Messing up like they don't care - 77%

Abscondescentia, February 24th, 2024

Yellow Eyes has been quite a strange name in USA black metal/blackgaze. Not nearly as popular as Deafheaven, Liturgy or Wolves in the Throne Room during their prime, the band hasn’t got much bigger with the passing of time, and with the exception of occasional touring in Europe festivals and USA, you may as well barely consider them active. I remember being hit by their 2012 debut, Silence Threads the Evening's Cloth, especially due to the use of acute, dissonant and modal-based dual guitar tremolo harmonies/blast-beating, at time tragic, at time ecstatic, but never much melodic and memorable more due to the initial impact than as everlasting melodies, something the previously cited acts delivered instead. Moreover, some of their releases (their first two and this one) have been released on cassettes and sometimes vinyl, but still not on CD, which is a sign.

Coming out four years after their previous one, the band’s 2023 album, Master’s Murmur, contains no less than three interludes that make it even shorter, as if clocking even less than its meager 32 minutes. After a weird showcase of reverb-drenched piano notes, synth howls and some noisy background guitar, the title track kick things off with flute-like A-minor/F-major arpeggios, but the first stanza goes through clean guitar arpeggios heavily filtered with delay, phaser and reverb effects with background shrieking, an approach closer to 90’s post-rock akin to Laika than their usual style. Later on, some minimal, distorted power-chords are added into repeated, complex chord progressions that change during the third minute with squealing lead guitar added before background ambience fades out.
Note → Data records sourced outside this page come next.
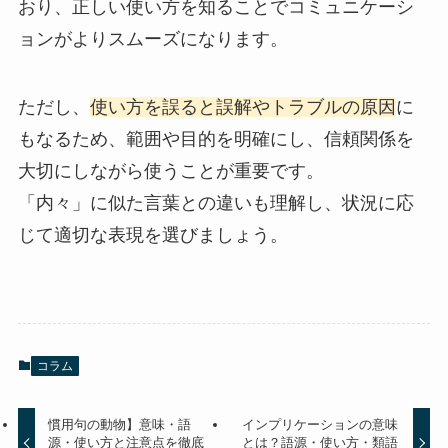
おり、正しい使い方を知ることでコミュニケーシ
ョンがよりスムーズになります。
ただし、
使い方を誤ると誤解やトラブルの原因
に
もなるため、範囲や目的を明確にし、信頼関係を
大切にしながら使うことが重要です。
「内々」に似た言葉との違いも理解し、状況に応
じて適切な表現を選びましょう。
コラム
慣用句の動物】意味・語
インプリケーションの意味
源・使い方と注意点を徹底
とは？語源・使い方・類語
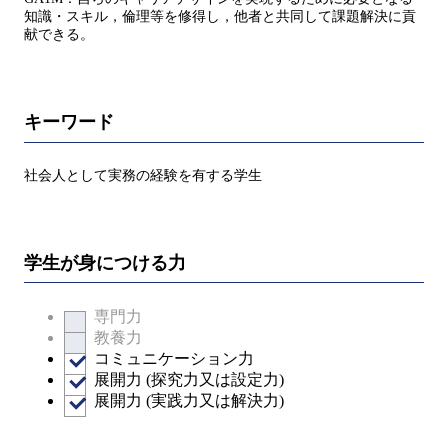
知識・スキル，倫理等を修得し，他者と共同して課題解決に貢
献できる。
キーワード
社会人として実務の経験を有する学生
学生が身につける力
専門力
教養力
コミュニケーション力
展開力 (探究力又は設定力)
展開力 (実践力又は解決力)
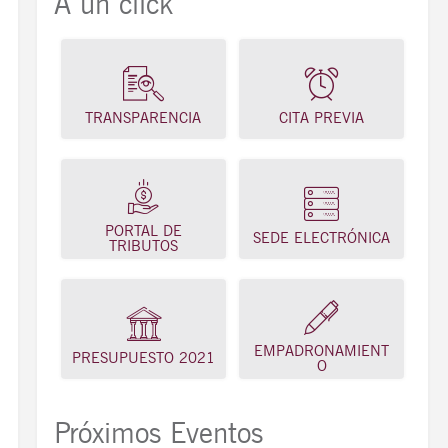
A un click
TRANSPARENCIA
CITA PREVIA
PORTAL DE
SEDE ELECTRÓNICA
TRIBUTOS
EMPADRONAMIENT
PRESUPUESTO 2021
O
Próximos Eventos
Winter Is Looking is based on mostly beatless clean piezo guitar arpeggios, acute bass leads and ever-changing riffs based on F#/B minor harmonies with extended dissonances, and only near its end some blast-beating with more distorted power-chords (and acoustic guitar picking) are added as a coda, rather than backbone. When Jackie's Lamps Have Showed is another acoustic-arpeggios cut with melodies akin to early Mütiilation and Xasthur with added choir drones, deep bass, The Ritual Is Gone is a simple juxstaposition of calm, holy-sounding synths and choirs alternated with chaotic blast-beating and atonal whammy bar abuse with a final shrilling blackgaze coda, and the remaining cuts feature more of the same darkwave/ambient formula with more sudden chord changes (especially Tremble Blue Morning).

Like Deafheaven’s latest release, there’s very little metal here. There’s plenty of effects, digital production and fixation on cleaner post-rock (but also virtually no clean vocals). There are plenty of quieter dynamics and a more skeletal, more sparse sound mass. It feels like an experimentation without being experimental per se. For Yellow Eyes, such an attempt doesn’t damage their reputation, since they have no legacy to defend. Yes, I like it without jumping for joy for it. But at the same time, I’m not baffled by it, as if I somehow predicted Will Skarstad & co. would have tread this route, it was only a matter of when. Who knows what they may do next.